-- TASK TO CARRY OUT --
Keep the text of the data exactly as it is and omit each picture from the copy.
Start of RECORDS FOR PROCESSING
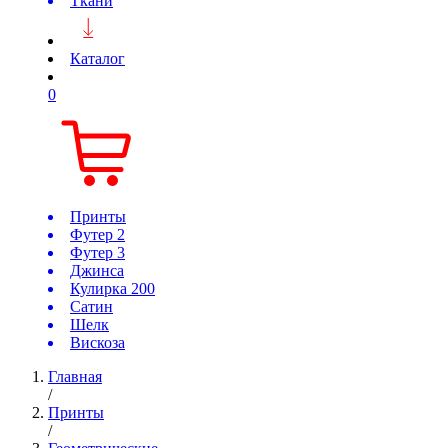
Ткани
Каталог
0
Принты
Футер 2
Футер 3
Джинса
Кулирка 200
Сатин
Шелк
Вискоза
Главная
/
Принты
/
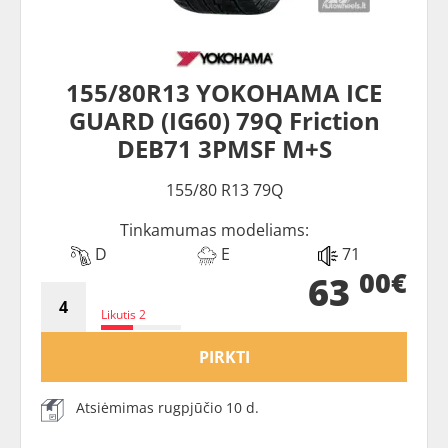
155/80R13 YOKOHAMA ICE
GUARD (IG60) 79Q Friction
DEB71 3PMSF M+S
155/80 R13 79Q
Tinkamumas modeliams:
D
E
71
00€
63
Likutis 2
PIRKTI
Atsiėmimas rugpjūčio 10 d.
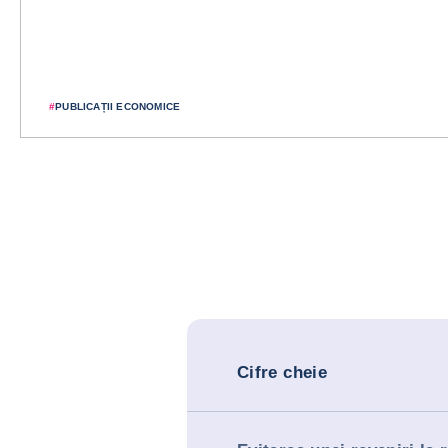
#
PUBLICAȚII ECONOMICE
Cifre cheie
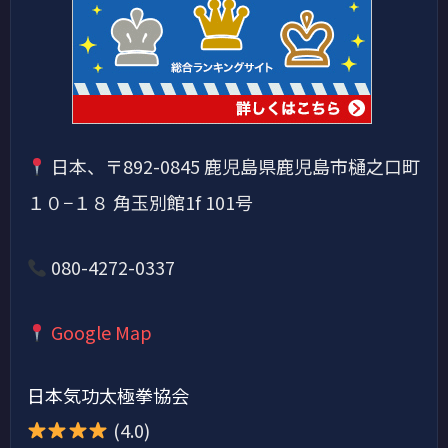
日本、〒892-0845 鹿児島県鹿児島市樋之口町
１０−１８ 角玉別館1f 101号
080-4272-0337
Google Map
日本気功太極拳協会
(4.0)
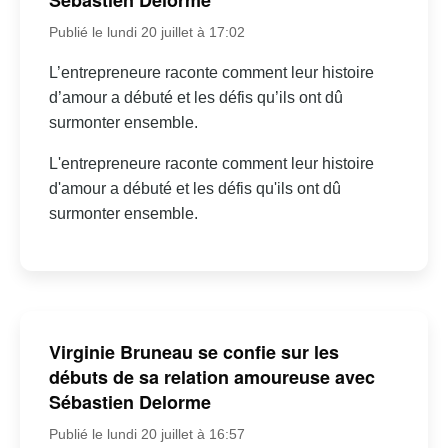
Sébastien Delorme
Publié le lundi 20 juillet à 17:02
L’entrepreneure raconte comment leur histoire
d’amour a débuté et les défis qu’ils ont dû
surmonter ensemble.
L'entrepreneure raconte comment leur histoire
d'amour a débuté et les défis qu'ils ont dû
surmonter ensemble.
Virginie Bruneau se confie sur les
débuts de sa relation amoureuse avec
Sébastien Delorme
Publié le lundi 20 juillet à 16:57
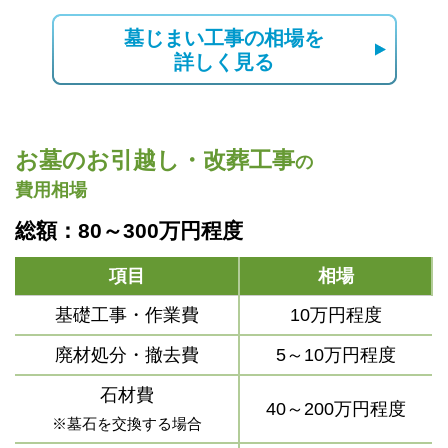
墓じまい工事の相場を
詳しく見る
お墓のお引越し・改葬工事
の
費用相場
総額：80～300万円程度
項目
相場
基礎工事・作業費
10万円程度
廃材処分・撤去費
5～10万円程度
石材費
40～200万円程度
※墓石を交換する場合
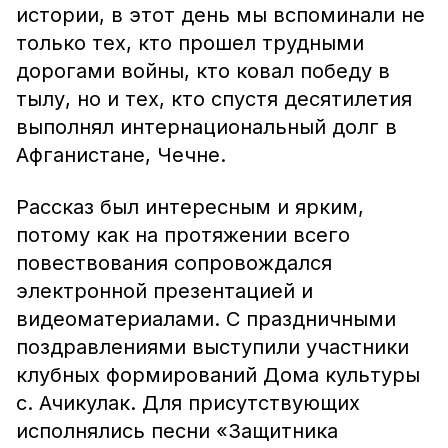
истории, в этот день мы вспоминали не
только тех, кто прошел трудными
дорогами войны, кто ковал победу в
тылу, но и тех, кто спустя десятилетия
выполнял интернациональный долг в
Афганистане, Чечне.
Рассказ был интересным и ярким,
потому как на протяжении всего
повествования сопровождался
электронной презентацией и
видеоматериалами. С праздничными
поздравлениями выступили участники
клубных формирований Дома культуры
с. Ачикулак. Для присутствующих
исполнялись песни «Защитника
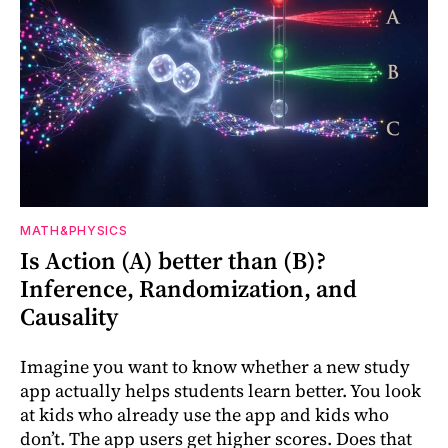
MATH&PHYSICS
Is Action (A) better than (B)?
Inference, Randomization, and
Causality
Imagine you want to know whether a new study
app actually helps students learn better. You look
at kids who already use the app and kids who
don’t. The app users get higher scores. Does that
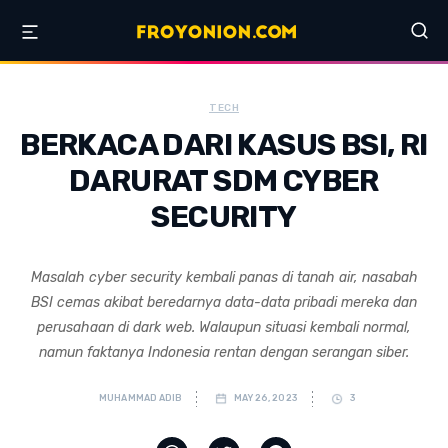
TECH
BERKACA DARI KASUS BSI, RI
DARURAT SDM CYBER
SECURITY
Masalah cyber security kembali panas di tanah air, nasabah
BSI cemas akibat beredarnya data-data pribadi mereka dan
perusahaan di dark web. Walaupun situasi kembali normal,
namun faktanya Indonesia rentan dengan serangan siber.
MUHAMMAD ADIB
MAY 26, 2023
3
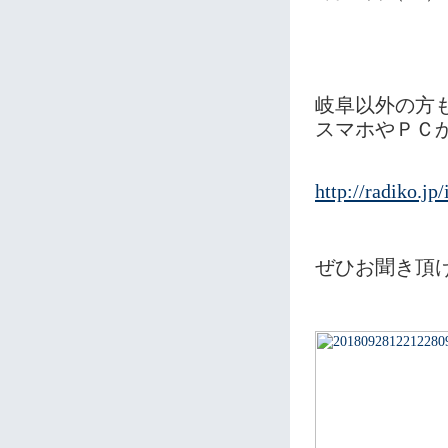
岐阜以外の方
スマホやＰＣ
http://radiko.jp
ぜひお聞き頂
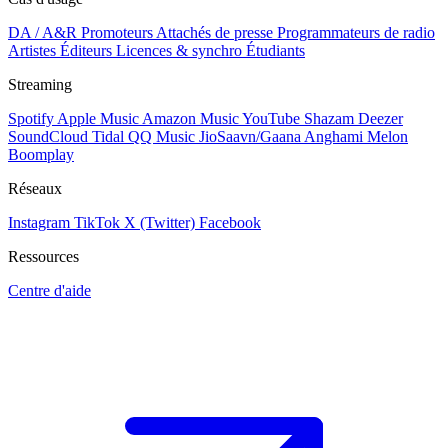
DA / A&R
Promoteurs
Attachés de presse
Programmateurs de radio
Artistes
Éditeurs
Licences & synchro
Étudiants
Streaming
Spotify
Apple Music
Amazon Music
YouTube
Shazam
Deezer
SoundCloud
Tidal
QQ Music
JioSaavn/Gaana
Anghami
Melon
Boomplay
Réseaux
Instagram
TikTok
X (Twitter)
Facebook
Ressources
Centre d'aide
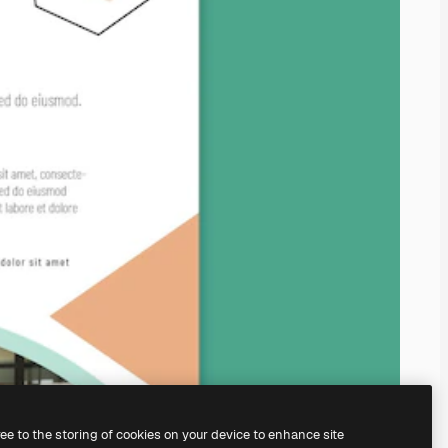
ree to the storing of cookies on your device to enhance site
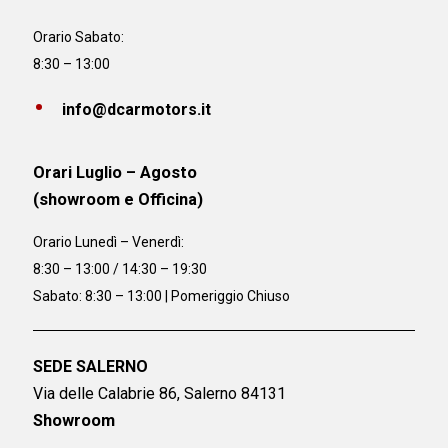
Orario Sabato:
8:30 – 13:00
info@dcarmotors.it
Orari Luglio – Agosto
(showroom e Officina)
Orario
Lunedì – Venerdì:
8:30 – 13:00 / 14:30 – 19:30
Sabato: 8:30 – 13:00 | Pomeriggio Chiuso
SEDE SALERNO
Via delle Calabrie 86, Salerno 84131
Showroom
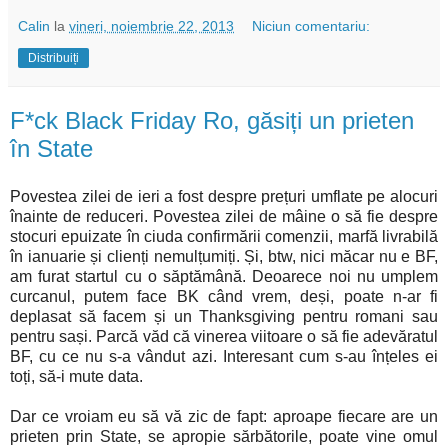
Calin
la
vineri, noiembrie 22, 2013
Niciun comentariu:
Distribuiți
F*ck Black Friday Ro, găsiți un prieten
în State
Povestea zilei de ieri a fost despre prețuri umflate pe alocuri
înainte de reduceri. Povestea zilei de mâine o să fie despre
stocuri epuizate în ciuda confirmării comenzii, marfă livrabilă
în ianuarie și clienți nemulțumiți. Și, btw, nici măcar nu e BF,
am furat startul cu o săptămână. Deoarece noi nu umplem
curcanul, putem face BK când vrem, deși, poate n-ar fi
deplasat să facem și un Thanksgiving pentru romani sau
pentru sași. Parcă văd că vinerea viitoare o să fie adevăratul
BF, cu ce nu s-a vândut azi. Interesant cum s-au înțeles ei
toți, să-i mute data.
Dar ce vroiam eu să vă zic de fapt: aproape fiecare are un
prieten prin State, se apropie sărbătorile, poate vine omul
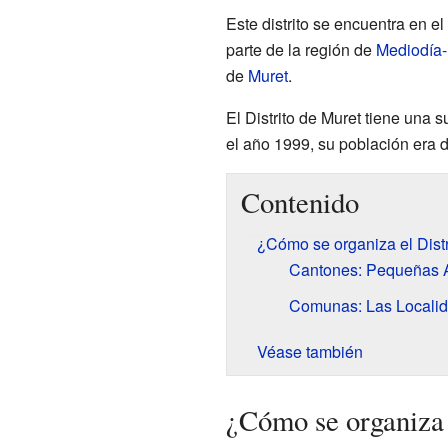
Este distrito se encuentra en 
parte de la región de
Mediodía-
de
Muret
.
El Distrito de Muret tiene una 
el año 1999, su población era 
Contenido
¿Cómo se organiza el Distr
Cantones: Pequeñas Á
Comunas: Las Localida
Véase también
¿Cómo se organiza 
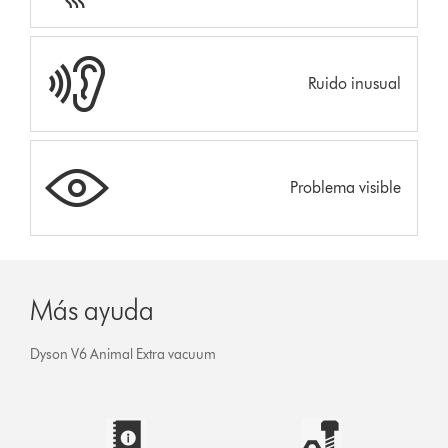
Ruido inusual
Problema visible
Más ayuda
Dyson V6 Animal Extra vacuum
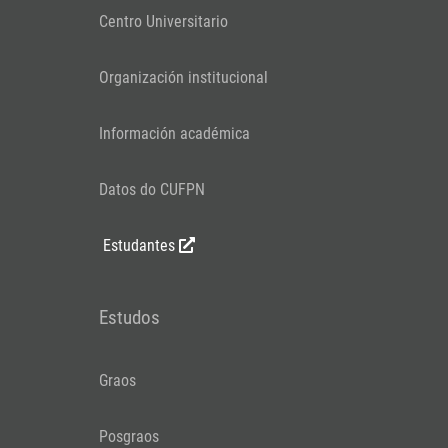
Centro Universitario
Organización institucional
Información académica
Datos do CUFPN
Estudantes
Estudos
Graos
Posgraos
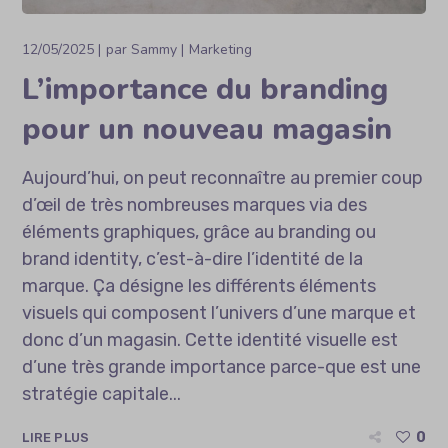
12/05/2025
par
Sammy
Marketing
L’importance du branding
pour un nouveau magasin
Aujourd’hui, on peut reconnaître au premier coup
d’œil de très nombreuses marques via des
éléments graphiques, grâce au branding ou
brand identity, c’est-à-dire l’identité de la
marque. Ça désigne les différents éléments
visuels qui composent l’univers d’une marque et
donc d’un magasin. Cette identité visuelle est
d’une très grande importance parce-que est une
stratégie capitale...
0
LIRE PLUS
End of RECORDS FOR PROCESSING
-- REPLY TO THE EXERCISE --
Ткани
Каталог
0
Принты
Футер 2
Футер 3
Джинса
Кулирка 200
Сатин
Шелк
Вискоза
Главная
/
Принты
/
155/80R13 YOKOHAMA ICE
GUARD (IG60) 79Q Friction
DEB71 3PMSF M+S
155/80 R13 79Q
Tinkamumas modeliams:
D
E
71
00€
63
Likutis 2
PIRKTI
Atsiėmimas rugpjūčio 10 d.
#
PUBLICAȚII ECONOMICE
Cifre cheie
日本、〒892-0845 鹿児島県鹿児島市樋之口町
１０−１８ 角玉別館1f 101号
080-4272-0337
Google Map
日本気功太極拳協会
(4.0)
Sébastien Delorme
Publié le lundi 20 juillet à 17:02
L’entrepreneure raconte comment leur histoire
d’amour a débuté et les défis qu’ils ont dû
surmonter ensemble.
L'entrepreneure raconte comment leur histoire
d'amour a débuté et les défis qu'ils ont dû
surmonter ensemble.
Virginie Bruneau se confie sur les
débuts de sa relation amoureuse avec
Sébastien Delorme
Publié le lundi 20 juillet à 16:57
墓じまい工事の相場を
詳しく見る
お墓のお引越し・改葬工事
の
費用相場
総額：80～300万円程度
項目
相場
基礎工事・作業費
10万円程度
廃材処分・撤去費
5～10万円程度
石材費
40～200万円程度
※墓石を交換する場合
истории, в этот день мы вспоминали не
только тех, кто прошел трудными
дорогами войны, кто ковал победу в
тылу, но и тех, кто спустя десятилетия
выполнял интернациональный долг в
Афганистане, Чечне.
Рассказ был интересным и ярким,
потому как на протяжении всего
повествования сопровождался
электронной презентацией и
видеоматериалами. С праздничными
поздравлениями выступили участники
клубных формирований Дома культуры
с. Ачикулак. Для присутствующих
исполнялись песни «Защитника
MATH&PHYSICS
Is Action (A) better than (B)?
Inference, Randomization, and
Causality
Imagine you want to know whether a new study
app actually helps students learn better. You look
at kids who already use the app and kids who
don’t. The app users get higher scores. Does that
TECH
BERKACA DARI KASUS BSI, RI
DARURAT SDM CYBER
SECURITY
Masalah cyber security kembali panas di tanah air, nasabah
BSI cemas akibat beredarnya data-data pribadi mereka dan
perusahaan di dark web. Walaupun situasi kembali normal,
namun faktanya Indonesia rentan dengan serangan siber.
MUHAMMAD ADIB
MAY 26, 2023
3
岐阜以外の方
スマホやＰＣ
http://radiko.jp
ぜひお聞き頂
DA / A&R
Promoteurs
Attachés de presse
Programmateurs de radio
Artistes
Éditeurs
Licences & synchro
Étudiants
Streaming
Spotify
Apple Music
Amazon Music
YouTube
Shazam
Deezer
SoundCloud
Tidal
QQ Music
JioSaavn/Gaana
Anghami
Melon
Boomplay
Réseaux
Instagram
TikTok
X (Twitter)
Facebook
Ressources
Centre d'aide
ree to the storing of cookies on your device to enhance site
Orario Sabato:
8:30 – 13:00
info@dcarmotors.it
Orari Luglio – Agosto
(showroom e Officina)
Orario
Lunedì – Venerdì:
8:30 – 13:00 / 14:30 – 19:30
Sabato: 8:30 – 13:00 | Pomeriggio Chiuso
SEDE SALERNO
Via delle Calabrie 86, Salerno 84131
Showroom
Calin
la
vineri, noiembrie 22, 2013
Niciun comentariu:
Distribuiți
F*ck Black Friday Ro, găsiți un prieten
în State
Povestea zilei de ieri a fost despre prețuri umflate pe alocuri
înainte de reduceri. Povestea zilei de mâine o să fie despre
stocuri epuizate în ciuda confirmării comenzii, marfă livrabilă
în ianuarie și clienți nemulțumiți. Și, btw, nici măcar nu e BF,
am furat startul cu o săptămână. Deoarece noi nu umplem
curcanul, putem face BK când vrem, deși, poate n-ar fi
deplasat să facem și un Thanksgiving pentru romani sau
pentru sași. Parcă văd că vinerea viitoare o să fie adevăratul
BF, cu ce nu s-a vândut azi. Interesant cum s-au înțeles ei
toți, să-i mute data.
Dar ce vroiam eu să vă zic de fapt: aproape fiecare are un
prieten prin State, se apropie sărbătorile, poate vine omul
Este distrito se encuentra en 
parte de la región de
Mediodía-
de
Muret
.
El Distrito de Muret tiene una 
el año 1999, su población era 
Contenido
¿Cómo se organiza el Distr
Cantones: Pequeñas Á
Comunas: Las Localida
Véase también
¿Cómo se organiza 
Ruido inusual
Problema visible
Más ayuda
Dyson V6 Animal Extra vacuum
Centro Universitario
Organización institucional
Información académica
Datos do CUFPN
Estudantes
Estudos
Graos
Posgraos
12/05/2025
par
Sammy
Marketing
L’importance du branding
pour un nouveau magasin
Aujourd’hui, on peut reconnaître au premier coup
d’œil de très nombreuses marques via des
éléments graphiques, grâce au branding ou
brand identity, c’est-à-dire l’identité de la
marque. Ça désigne les différents éléments
visuels qui composent l’univers d’une marque et
donc d’un magasin. Cette identité visuelle est
d’une très grande importance parce-que est une
stratégie capitale...
0
LIRE PLUS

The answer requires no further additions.